Take each line of the material that includes "гимна" and copy it.
##### MATERIAL TO PROCESS
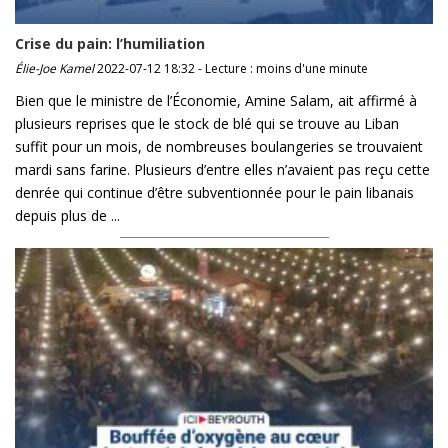
Crise du pain: l’humiliation
Élie-Joe Kamel
2022-07-12 18:32 - Lecture : moins d'une minute
Bien que le ministre de l’Économie, Amine Salam, ait affirmé à
plusieurs reprises que le stock de blé qui se trouve au Liban
suffit pour un mois, de nombreuses boulangeries se trouvaient
mardi sans farine. Plusieurs d’entre elles n’avaient pas reçu cette
denrée qui continue d’être subventionnée pour le pain libanais
depuis plus de ...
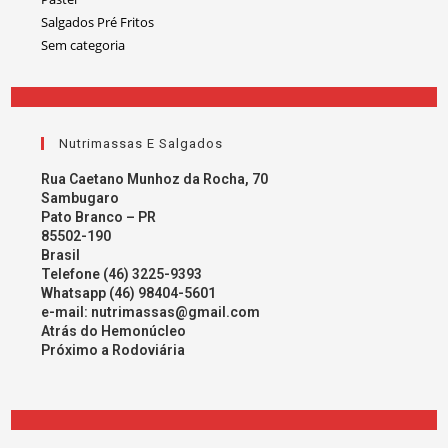
Salgados Pré Fritos
Sem categoria
Nutrimassas E Salgados
Rua Caetano Munhoz da Rocha, 70
Sambugaro
Pato Branco – PR
85502-190
Brasil
Telefone (46) 3225-9393
Whatsapp (46) 98404-5601
e-mail:
nutrimassas@gmail.com
Atrás do Hemonúcleo
Próximo a Rodoviária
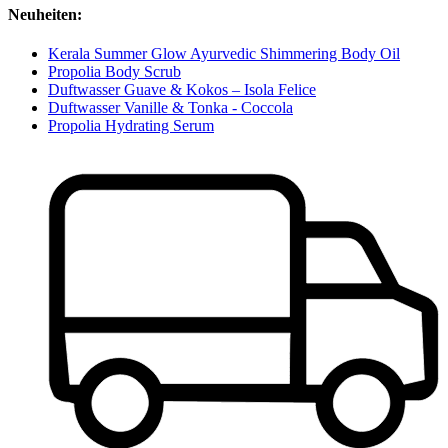
Neuheiten:
Kerala Summer Glow Ayurvedic Shimmering Body Oil
Propolia Body Scrub
Duftwasser Guave & Kokos – Isola Felice
Duftwasser Vanille & Tonka - Coccola
Propolia Hydrating Serum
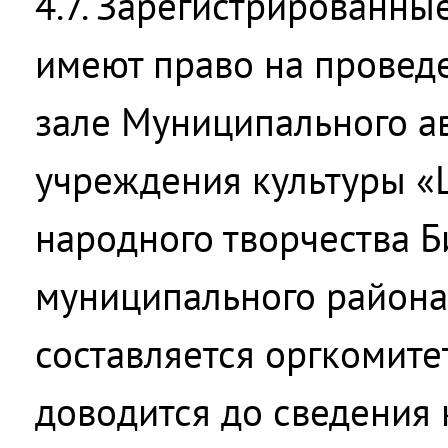
4.7. Зарегистрированн
имеют право на провед
зале Муниципального а
учреждения культуры «Ц
народного творчества 
муниципального района
составляется оргкомите
доводится до сведения 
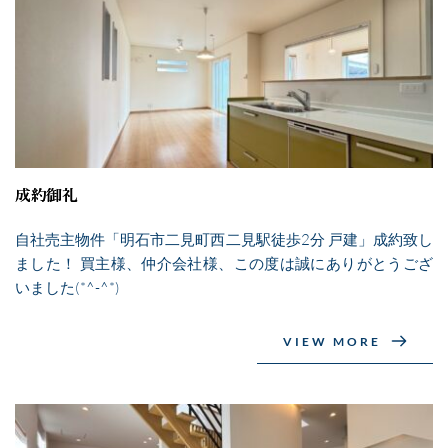
成約御礼
自社売主物件「明石市二見町西二見駅徒歩2分 戸建」成約致し
ました！ 買主様、仲介会社様、この度は誠にありがとうござ
いました(*^-^*)
VIEW MORE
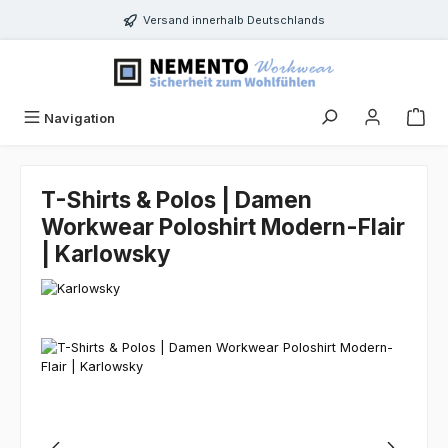
Zum Hauptinhalt springen
Versand innerhalb Deutschlands
Navigation
T-Shirts & Polos | Damen
Workwear Poloshirt Modern-Flair
| Karlowsky
Bildergalerie überspringen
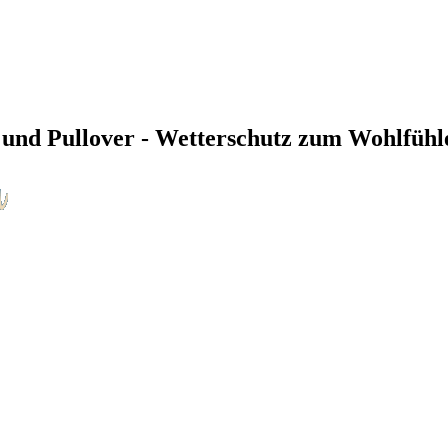
und Pullover - Wetterschutz zum Wohlfühl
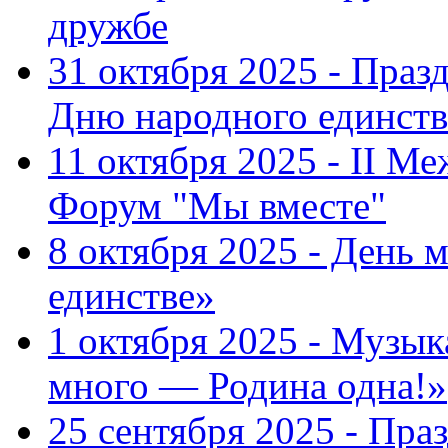
дружбе
31 октября 2025 - Пра
Дню народного единств
11 октября 2025 - II 
Форум "Мы вместе"
8 октября 2025 - День 
единстве»
1 октября 2025 - Музы
много — Родина одна!»
25 сентября 2025 - Пр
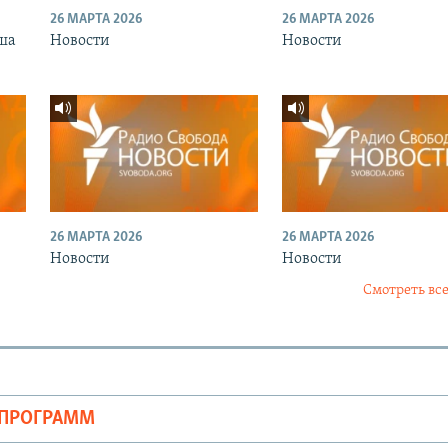
26 МАРТА 2026
26 МАРТА 2026
ша
Новости
Новости
26 МАРТА 2026
26 МАРТА 2026
Новости
Новости
Смотреть все
ОПРОГРАММ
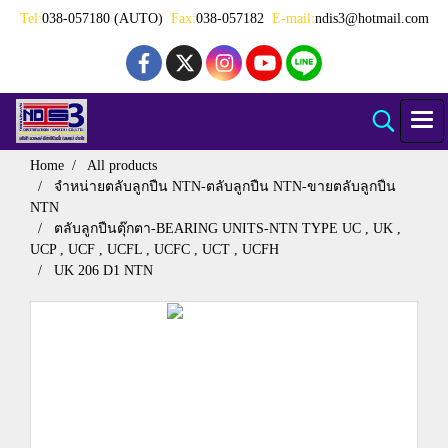
Tel:
038-057180 (AUTO)
Fax:
038-057182
E-mail:
ndis3@hotmail.com
Home
All products
จำหน่ายตลับลูกปืน NTN-ตลับลูกปืน NTN-ขายตลับลูกปืน
NTN
ตลับลูกปืนตุ๊กตา-BEARING UNITS-NTN TYPE UC , UK ,
UCP , UCF , UCFL , UCFC , UCT , UCFH
UK 206 D1 NTN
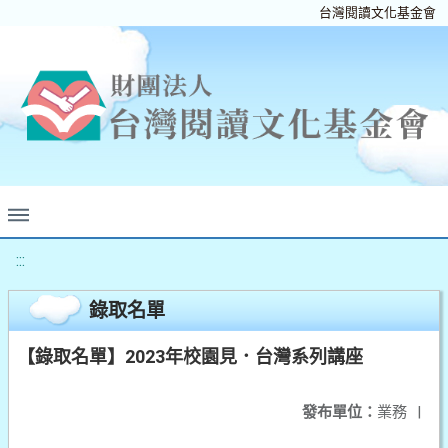
台灣閱讀文化基金會
:::
錄取名單
【錄取名單】2023年校園見．台灣系列講座
發布單位：
業務
|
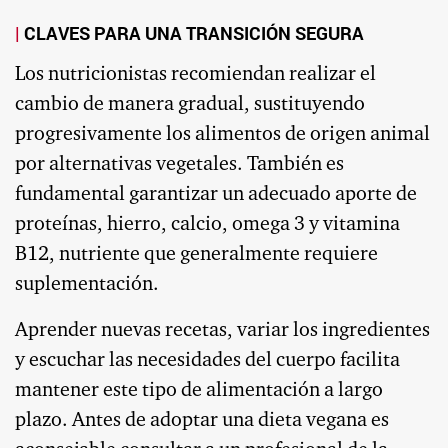
CLAVES PARA UNA TRANSICIÓN SEGURA
Los nutricionistas recomiendan realizar el
cambio de manera gradual, sustituyendo
progresivamente los alimentos de origen animal
por alternativas vegetales. También es
fundamental garantizar un adecuado aporte de
proteínas, hierro, calcio, omega 3 y vitamina
B12, nutriente que generalmente requiere
suplementación.
Aprender nuevas recetas, variar los ingredientes
y escuchar las necesidades del cuerpo facilita
mantener este tipo de alimentación a largo
plazo. Antes de adoptar una dieta vegana es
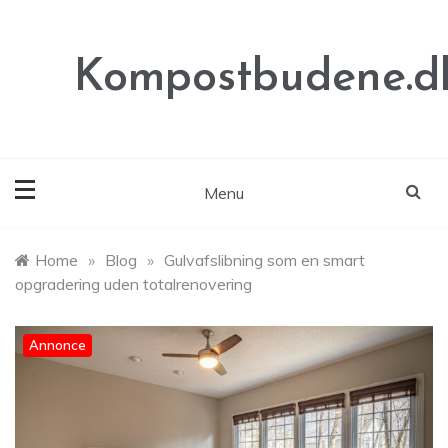
Skip
to
content
Kompostbudene.d
Menu
Home
»
Blog
»
Gulvafslibning som en smart
opgradering uden totalrenovering
Annonce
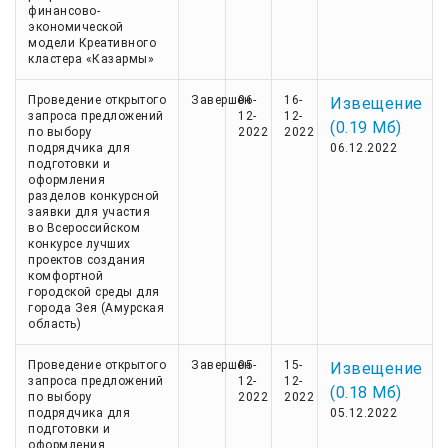
финансово-
экономической
модели Креативного
кластера «Казармы»
Проведение открытого
Завершен
06-
16-
Извещение
запроса предложений
12-
12-
(0.19 Мб)
по выбору
2022
2022
подрядчика для
06.12.2022
подготовки и
оформления
разделов конкурсной
заявки для участия
во Всероссийском
конкурсе лучших
проектов создания
комфортной
городской среды для
города Зея (Амурская
область)
Проведение открытого
Завершен
05-
15-
Извещение
запроса предложений
12-
12-
(0.18 Мб)
по выбору
2022
2022
подрядчика для
05.12.2022
подготовки и
оформления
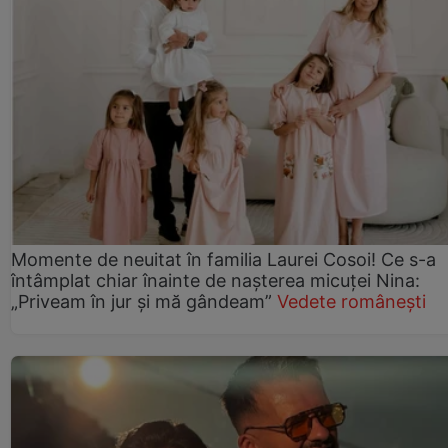
Momente de neuitat în familia Laurei Cosoi! Ce s-a
întâmplat chiar înainte de nașterea micuței Nina:
„Priveam în jur și mă gândeam”
Vedete românești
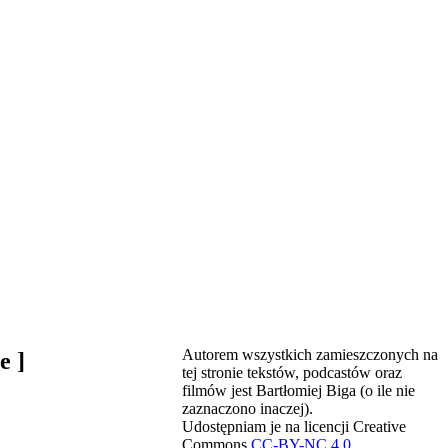
Autorem wszystkich zamieszczonych na
e ]
tej stronie tekstów, podcastów oraz
filmów jest Bartłomiej Biga (o ile nie
zaznaczono inaczej).
Udostępniam je na licencji Creative
Commons
CC-BY-NC 4.0
.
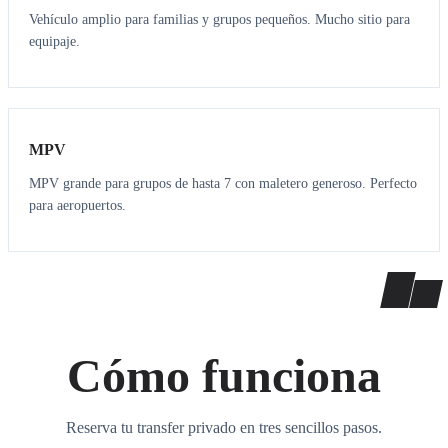
Vehículo amplio para familias y grupos pequeños. Mucho sitio para
equipaje.
7
7
MPV
MPV grande para grupos de hasta 7 con maletero generoso. Perfecto
para aeropuertos.
Cómo funciona
Reserva tu transfer privado en tres sencillos pasos.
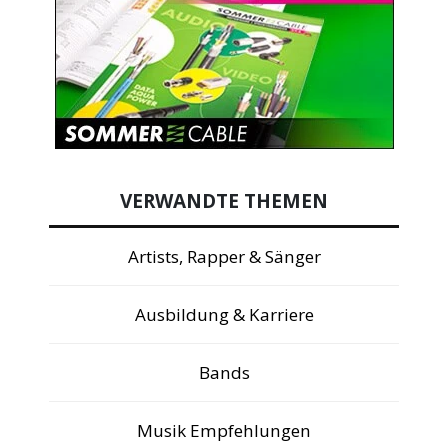
VERWANDTE THEMEN
Artists, Rapper & Sänger
Ausbildung & Karriere
Bands
Musik Empfehlungen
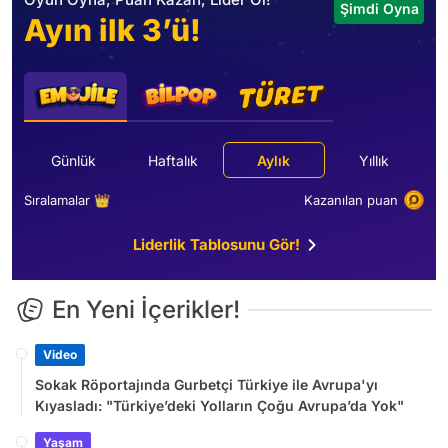
Şimdi Oyna
Ayın ilk 3’ü!
Günlük
Haftalık
Aylık
Yıllık
Sıralamalar 👑
Kazanılan puan
Liderlik Tablosunu Gör!
En Yeni İçerikler!
Video
Sokak Röportajında Gurbetçi Türkiye ile Avrupa'yı
Kıyasladı: "Türkiye’deki Yolların Çoğu Avrupa’da Yok"
Yaşam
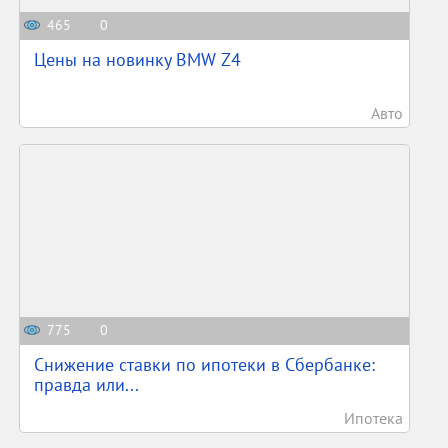
465
0
Цены на новинку BMW Z4
Авто
775
0
Снижение ставки по ипотеки в Сбербанке:
правда или...
Ипотека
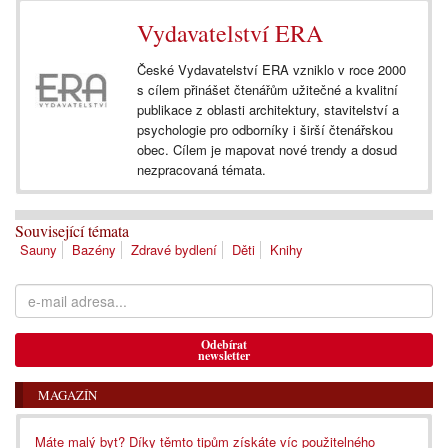
Vydavatelství ERA
České Vydavatelství ERA vzniklo v roce 2000
s cílem přinášet čtenářům užitečné a kvalitní
publikace z oblasti architektury, stavitelství a
psychologie pro odborníky i širší čtenářskou
obec. Cílem je mapovat nové trendy a dosud
nezpracovaná témata.
Související témata
Sauny
Bazény
Zdravé bydlení
Děti
Knihy
Odebírat
newsletter
MAGAZÍN
Máte malý byt? Díky těmto tipům získáte víc použitelného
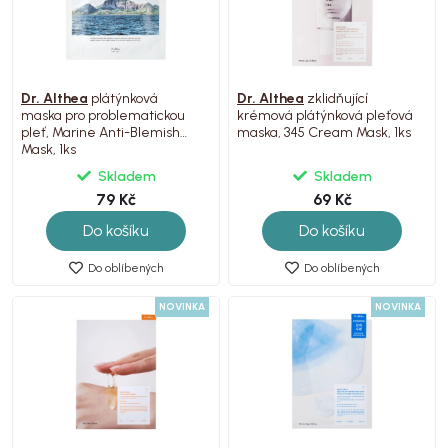
Dr. Althea
plátýnková
Dr. Althea
zklidňující
maska pro problematickou
krémová plátýnková pleťová
pleť, Marine Anti-Blemish
maska, 345 Cream Mask, 1ks
Mask, 1ks
Skladem
Skladem
79 Kč
69 Kč
Do košíku
Do košíku
Do oblíbených
Do oblíbených
NOVINKA
NOVINKA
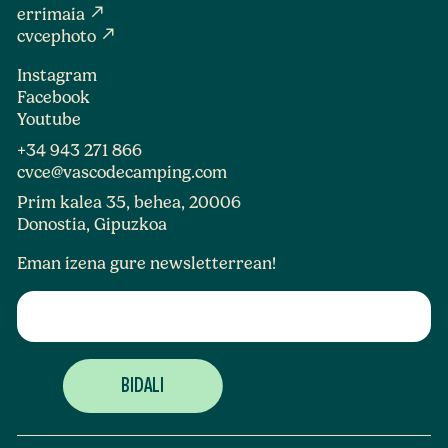
north_east
errimaia
north_east
cvcephoto
Instagram
Facebook
Youtube
+34 943 271 866
cvce@vascodecamping.com
Prim kalea 35, behea, 20006
Donostia, Gipuzkoa
Eman izena gure newsletterrean!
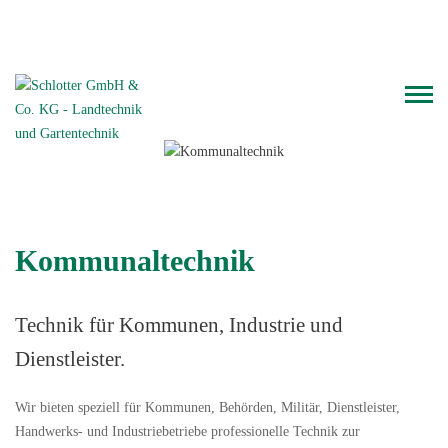
Telefon: 06126.93 000
WhatsApp-Chat
Kommunaltechnik
Technik für Kommunen, Industrie und
Dienstleister.
Wir bieten speziell für Kommunen, Behörden, Militär, Dienstleister,
Handwerks- und Industriebetriebe professionelle Technik zur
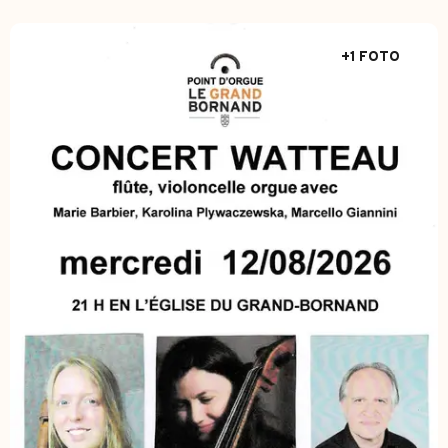
+1 FOTO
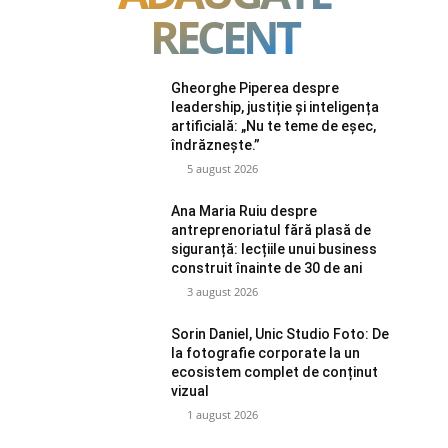
RECENT
Gheorghe Piperea despre
leadership, justiție și inteligența
artificială: „Nu te teme de eșec,
îndrăznește.”
5 august 2026
Ana Maria Ruiu despre
antreprenoriatul fără plasă de
siguranță: lecțiile unui business
construit înainte de 30 de ani
3 august 2026
Sorin Daniel, Unic Studio Foto: De
la fotografie corporate la un
ecosistem complet de conținut
vizual
1 august 2026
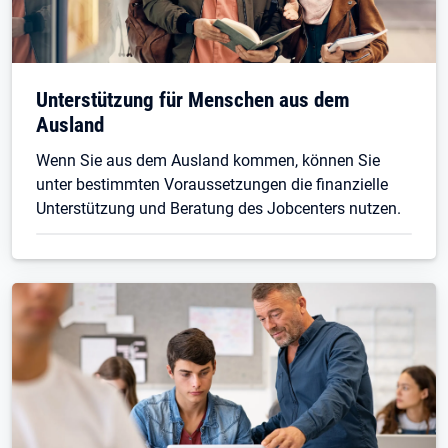
Unterstützung für Menschen aus dem
Ausland
Wenn Sie aus dem Ausland kommen, können Sie
unter bestimmten Voraussetzungen die finanzielle
Unterstützung und Beratung des Jobcenters nutzen.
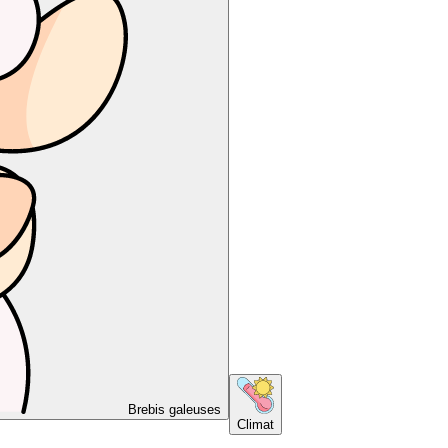
Brebis galeuses
Climat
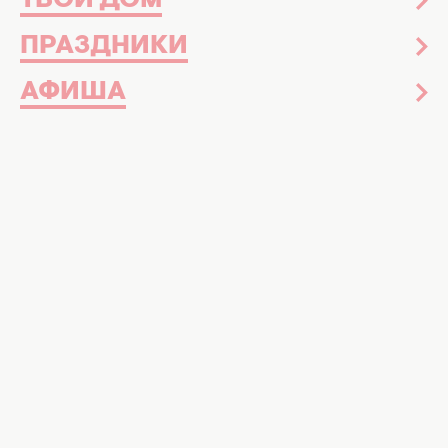
ТВОЙ ДОМ
ПРАЗДНИКИ
АФИША
История Государственного гимна Украины. Фото: ШИ,
Хочу!
Слова гимна из года в год становятся
пророческими для украинцев, поэтому
вспомним историю его создания и
интересные факты об этом
произведении
Сегодня, 10 марта, мы отмечаем
День
Государственного гимна Украины.
Это не
просто музыка или текст — это генетический
код нации, превращающий миллионы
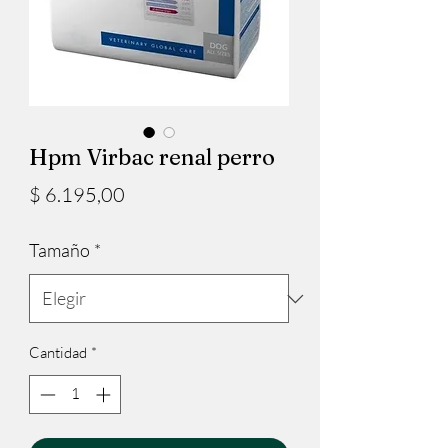
Hpm Virbac renal perro
Precio
$ 6.195,00
Tamaño
*
Cantidad
*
##########
> **YOUR SOLUTION**
История Государственного гимна Украины. Фото: ШИ,
Слова гимна из года в год становятся
Государственного гимна Украины.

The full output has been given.